Top of STUDY MATERIAL
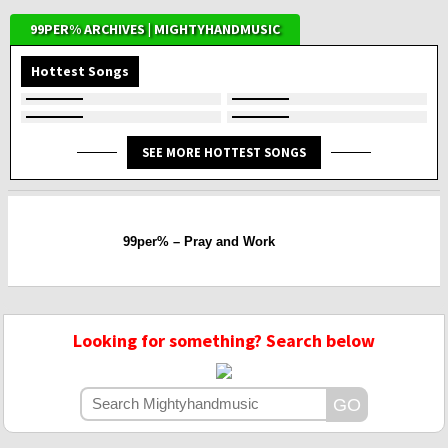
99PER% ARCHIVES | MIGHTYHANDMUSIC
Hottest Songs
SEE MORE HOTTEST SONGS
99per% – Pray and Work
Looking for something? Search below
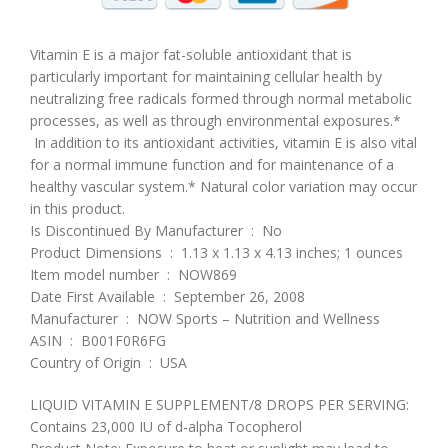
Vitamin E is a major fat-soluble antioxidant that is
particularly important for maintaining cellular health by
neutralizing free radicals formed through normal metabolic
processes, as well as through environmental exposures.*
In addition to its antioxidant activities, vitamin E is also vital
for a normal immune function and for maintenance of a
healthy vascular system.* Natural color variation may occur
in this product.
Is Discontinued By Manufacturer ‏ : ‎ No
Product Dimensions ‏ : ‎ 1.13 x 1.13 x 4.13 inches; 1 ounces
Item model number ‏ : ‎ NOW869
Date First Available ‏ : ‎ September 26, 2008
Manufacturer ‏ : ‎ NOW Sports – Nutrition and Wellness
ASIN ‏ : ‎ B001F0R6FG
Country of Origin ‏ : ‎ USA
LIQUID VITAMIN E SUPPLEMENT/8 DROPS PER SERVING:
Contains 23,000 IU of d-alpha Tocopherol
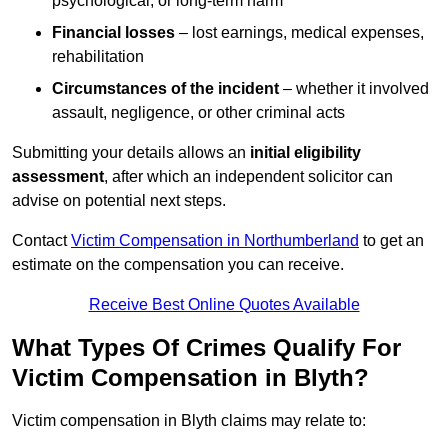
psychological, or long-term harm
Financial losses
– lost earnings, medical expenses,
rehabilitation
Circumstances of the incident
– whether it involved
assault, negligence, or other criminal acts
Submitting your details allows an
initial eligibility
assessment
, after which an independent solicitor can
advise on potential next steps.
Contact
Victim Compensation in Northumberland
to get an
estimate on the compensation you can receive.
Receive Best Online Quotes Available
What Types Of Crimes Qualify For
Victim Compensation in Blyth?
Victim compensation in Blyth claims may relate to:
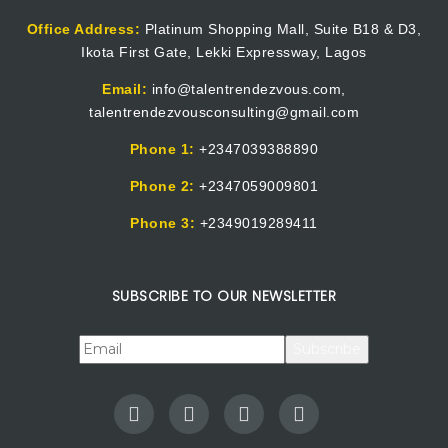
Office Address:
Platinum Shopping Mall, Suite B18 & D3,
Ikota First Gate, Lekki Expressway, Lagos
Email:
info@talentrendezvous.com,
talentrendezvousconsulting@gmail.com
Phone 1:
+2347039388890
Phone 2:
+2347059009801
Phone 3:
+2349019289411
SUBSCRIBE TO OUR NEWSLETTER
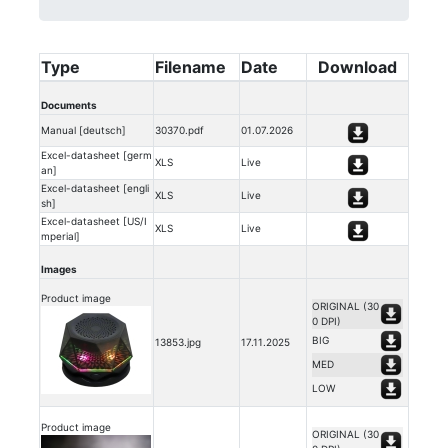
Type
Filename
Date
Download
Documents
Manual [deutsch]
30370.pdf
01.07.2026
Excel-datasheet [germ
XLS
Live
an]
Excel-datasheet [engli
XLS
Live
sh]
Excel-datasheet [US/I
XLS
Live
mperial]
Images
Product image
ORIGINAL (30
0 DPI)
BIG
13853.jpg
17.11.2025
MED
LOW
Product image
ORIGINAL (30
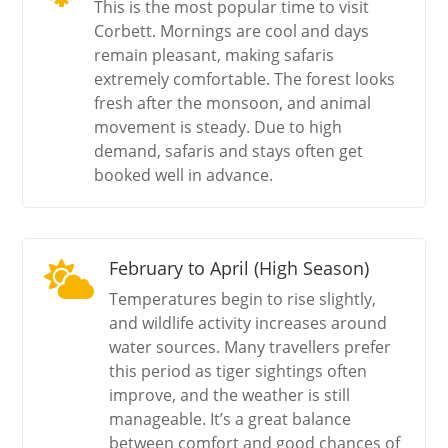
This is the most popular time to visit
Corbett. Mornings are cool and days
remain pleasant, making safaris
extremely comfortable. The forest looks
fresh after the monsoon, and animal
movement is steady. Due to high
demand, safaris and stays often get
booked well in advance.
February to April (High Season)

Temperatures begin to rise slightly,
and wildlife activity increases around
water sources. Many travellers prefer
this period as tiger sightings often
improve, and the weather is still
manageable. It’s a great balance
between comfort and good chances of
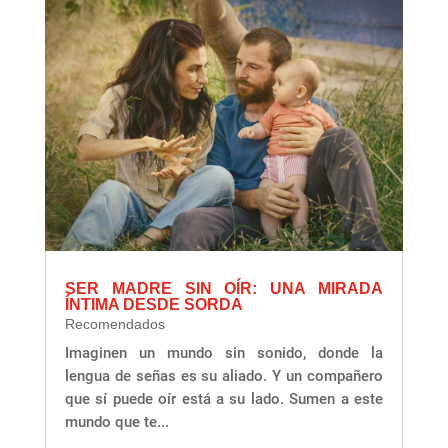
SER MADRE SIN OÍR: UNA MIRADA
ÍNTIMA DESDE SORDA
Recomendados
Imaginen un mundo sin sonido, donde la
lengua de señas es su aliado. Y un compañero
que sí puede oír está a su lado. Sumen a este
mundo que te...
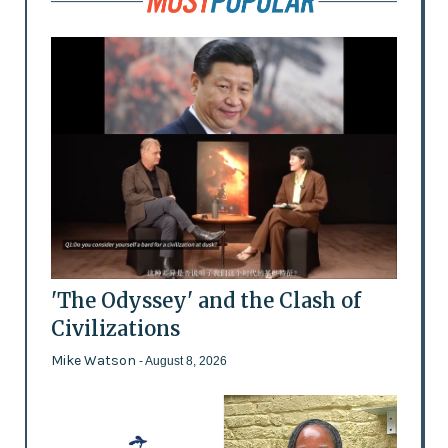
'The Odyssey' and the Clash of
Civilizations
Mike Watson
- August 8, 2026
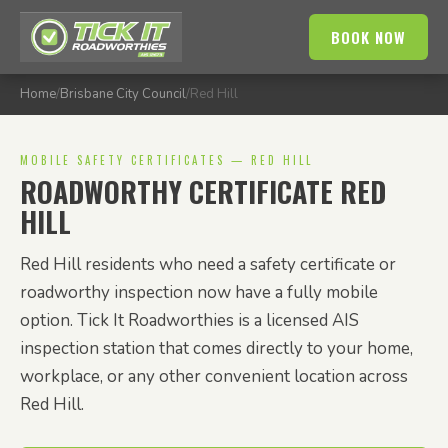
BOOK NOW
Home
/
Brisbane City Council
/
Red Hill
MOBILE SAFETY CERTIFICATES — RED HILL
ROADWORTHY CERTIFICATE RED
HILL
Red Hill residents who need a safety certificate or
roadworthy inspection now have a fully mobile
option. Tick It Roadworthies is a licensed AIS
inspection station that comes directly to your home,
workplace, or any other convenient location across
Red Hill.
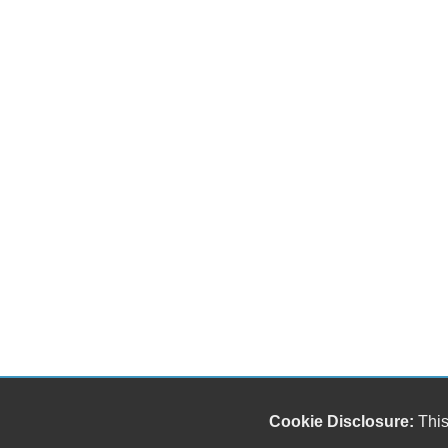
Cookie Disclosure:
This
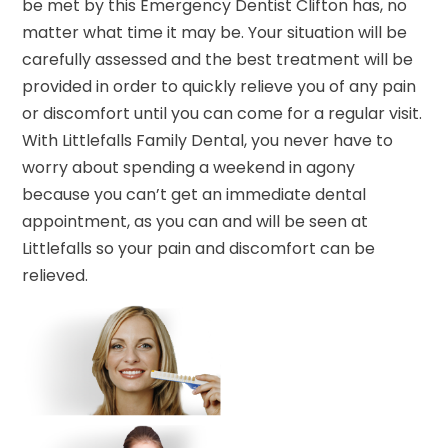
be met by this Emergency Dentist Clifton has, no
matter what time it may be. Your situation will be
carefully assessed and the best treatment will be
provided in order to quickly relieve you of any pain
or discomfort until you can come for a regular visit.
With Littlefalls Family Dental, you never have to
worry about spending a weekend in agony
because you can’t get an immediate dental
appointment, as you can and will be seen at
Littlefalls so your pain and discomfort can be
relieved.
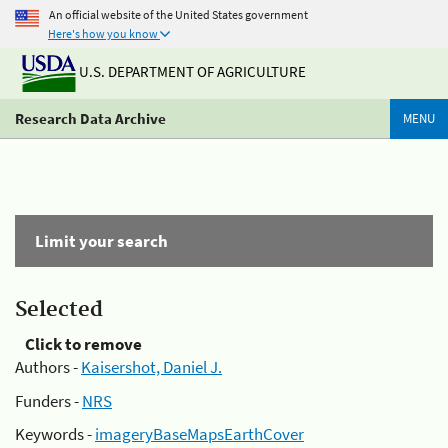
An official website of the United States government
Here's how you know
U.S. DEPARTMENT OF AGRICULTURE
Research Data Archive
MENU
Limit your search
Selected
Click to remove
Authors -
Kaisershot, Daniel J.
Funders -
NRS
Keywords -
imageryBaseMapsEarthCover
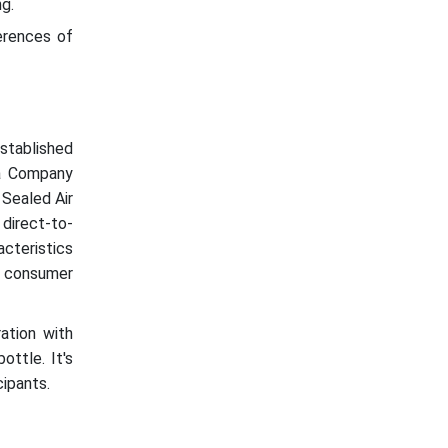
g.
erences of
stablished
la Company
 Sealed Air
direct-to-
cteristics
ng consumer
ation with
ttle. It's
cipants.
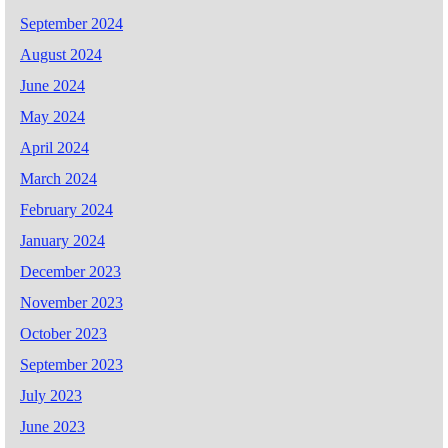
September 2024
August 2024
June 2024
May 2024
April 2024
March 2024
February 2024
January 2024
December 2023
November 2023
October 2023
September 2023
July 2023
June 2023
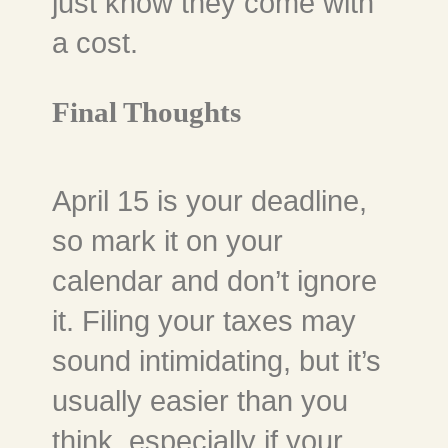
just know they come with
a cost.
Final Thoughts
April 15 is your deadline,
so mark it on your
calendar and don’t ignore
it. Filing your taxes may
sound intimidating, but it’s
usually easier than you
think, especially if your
Bottom of STUDY MATERIAL
Top of STUDY MATERIAL
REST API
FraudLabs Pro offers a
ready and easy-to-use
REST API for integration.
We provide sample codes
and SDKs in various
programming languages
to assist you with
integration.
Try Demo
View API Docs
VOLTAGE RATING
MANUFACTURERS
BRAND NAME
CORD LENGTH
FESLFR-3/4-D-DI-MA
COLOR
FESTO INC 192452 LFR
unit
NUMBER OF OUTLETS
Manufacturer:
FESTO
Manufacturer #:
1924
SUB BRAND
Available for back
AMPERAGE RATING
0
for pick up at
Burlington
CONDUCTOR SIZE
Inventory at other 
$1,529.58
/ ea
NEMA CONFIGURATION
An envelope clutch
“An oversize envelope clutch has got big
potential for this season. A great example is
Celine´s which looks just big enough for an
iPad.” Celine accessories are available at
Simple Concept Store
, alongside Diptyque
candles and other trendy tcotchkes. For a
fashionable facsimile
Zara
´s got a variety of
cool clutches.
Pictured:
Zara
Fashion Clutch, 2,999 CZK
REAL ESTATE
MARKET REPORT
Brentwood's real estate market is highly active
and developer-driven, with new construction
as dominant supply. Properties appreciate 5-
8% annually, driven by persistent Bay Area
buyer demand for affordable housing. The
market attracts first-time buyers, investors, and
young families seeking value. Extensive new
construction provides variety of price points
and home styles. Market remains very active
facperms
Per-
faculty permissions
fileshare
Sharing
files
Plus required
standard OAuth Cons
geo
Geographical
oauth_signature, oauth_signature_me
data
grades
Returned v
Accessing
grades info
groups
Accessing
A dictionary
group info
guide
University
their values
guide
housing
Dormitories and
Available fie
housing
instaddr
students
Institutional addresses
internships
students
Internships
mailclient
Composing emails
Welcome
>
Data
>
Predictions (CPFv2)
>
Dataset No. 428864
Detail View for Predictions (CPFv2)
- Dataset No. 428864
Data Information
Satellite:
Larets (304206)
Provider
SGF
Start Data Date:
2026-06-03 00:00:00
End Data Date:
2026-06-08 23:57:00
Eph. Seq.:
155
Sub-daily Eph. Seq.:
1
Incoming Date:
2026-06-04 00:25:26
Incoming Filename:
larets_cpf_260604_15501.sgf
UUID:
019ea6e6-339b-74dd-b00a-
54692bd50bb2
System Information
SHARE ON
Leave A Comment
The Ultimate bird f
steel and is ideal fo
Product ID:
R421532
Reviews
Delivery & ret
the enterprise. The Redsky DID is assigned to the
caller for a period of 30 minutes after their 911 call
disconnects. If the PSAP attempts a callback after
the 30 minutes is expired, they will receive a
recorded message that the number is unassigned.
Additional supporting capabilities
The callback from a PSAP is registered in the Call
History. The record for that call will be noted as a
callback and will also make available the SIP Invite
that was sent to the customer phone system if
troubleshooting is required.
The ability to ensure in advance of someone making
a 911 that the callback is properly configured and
Bottom of STUDY MATERIAL
Top of STUDY MATERIAL
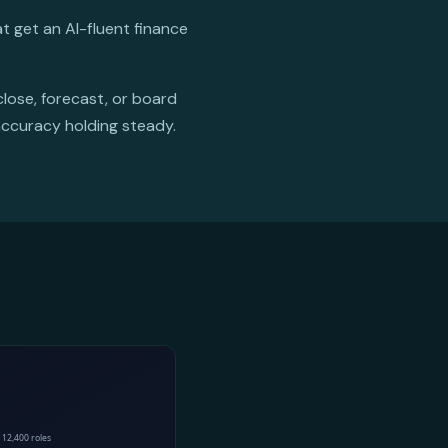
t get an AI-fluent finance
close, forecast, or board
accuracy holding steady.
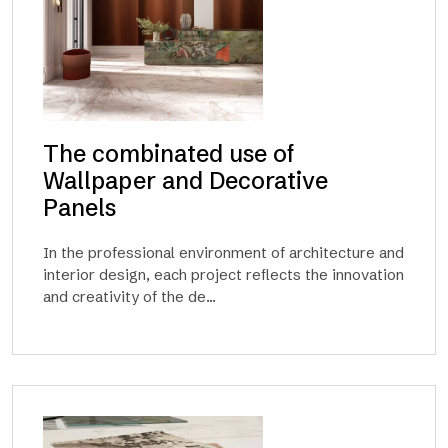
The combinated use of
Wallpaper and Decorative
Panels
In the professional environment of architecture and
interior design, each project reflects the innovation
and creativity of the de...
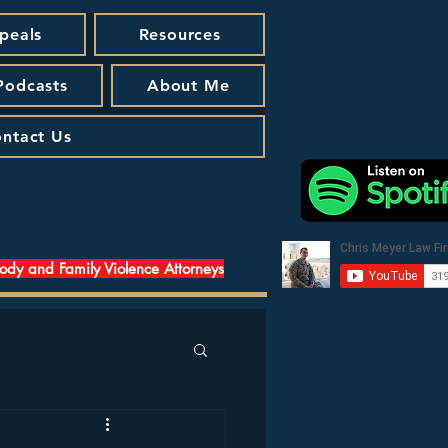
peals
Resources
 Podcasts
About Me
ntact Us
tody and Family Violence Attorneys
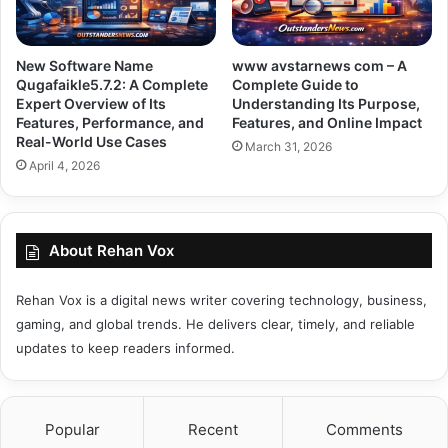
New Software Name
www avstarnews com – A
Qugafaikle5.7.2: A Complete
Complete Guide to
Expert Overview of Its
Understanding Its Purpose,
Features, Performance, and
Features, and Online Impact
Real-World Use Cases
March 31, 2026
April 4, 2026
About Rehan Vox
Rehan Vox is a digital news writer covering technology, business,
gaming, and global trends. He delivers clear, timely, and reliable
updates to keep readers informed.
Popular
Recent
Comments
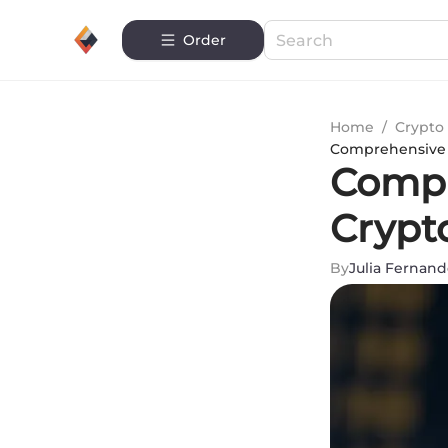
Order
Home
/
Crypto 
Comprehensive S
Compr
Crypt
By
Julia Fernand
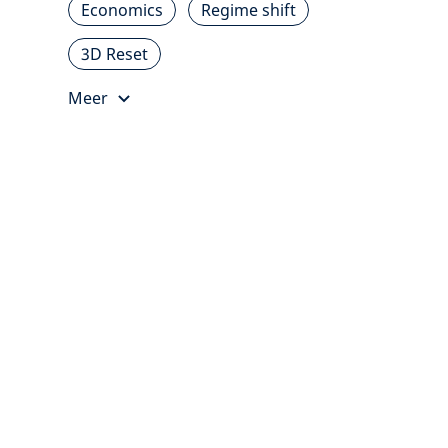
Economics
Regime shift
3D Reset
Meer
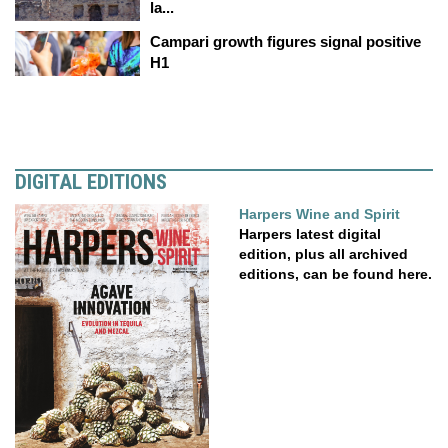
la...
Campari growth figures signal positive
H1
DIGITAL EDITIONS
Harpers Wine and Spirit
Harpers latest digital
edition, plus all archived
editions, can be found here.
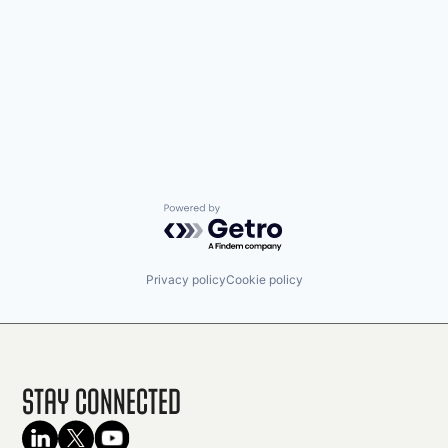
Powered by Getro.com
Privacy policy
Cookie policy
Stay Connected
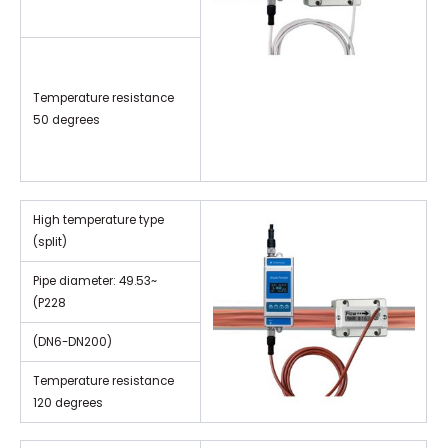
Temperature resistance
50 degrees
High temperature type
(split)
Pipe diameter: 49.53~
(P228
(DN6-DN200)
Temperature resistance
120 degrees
Bottom of STUDY MATERIAL
**WORK REQUIRED**
From the entries above, copy exactly the lines starting at the one with "99per% – Pray and Work" and stopping at the one with "assault, negligence, or other criminal acts", keeping both ends. Drop the pictures.

**ANSWER BOX**
99per% – Pray and Work
Looking for something? Search below
Vitamin E is a major fat-soluble antioxidant that is
particularly important for maintaining cellular health by
neutralizing free radicals formed through normal metabolic
processes, as well as through environmental exposures.*
In addition to its antioxidant activities, vitamin E is also vital
for a normal immune function and for maintenance of a
healthy vascular system.* Natural color variation may occur
in this product.
Is Discontinued By Manufacturer ‏ : ‎ No
Product Dimensions ‏ : ‎ 1.13 x 1.13 x 4.13 inches; 1 ounces
Item model number ‏ : ‎ NOW869
Date First Available ‏ : ‎ September 26, 2008
Manufacturer ‏ : ‎ NOW Sports – Nutrition and Wellness
ASIN ‏ : ‎ B001F0R6FG
Country of Origin ‏ : ‎ USA
LIQUID VITAMIN E SUPPLEMENT/8 DROPS PER SERVING:
Contains 23,000 IU of d-alpha Tocopherol
psychological, or long-term harm
Financial losses
– lost earnings, medical expenses,
rehabilitation
Circumstances of the incident
– whether it involved
assault, negligence, or other criminal acts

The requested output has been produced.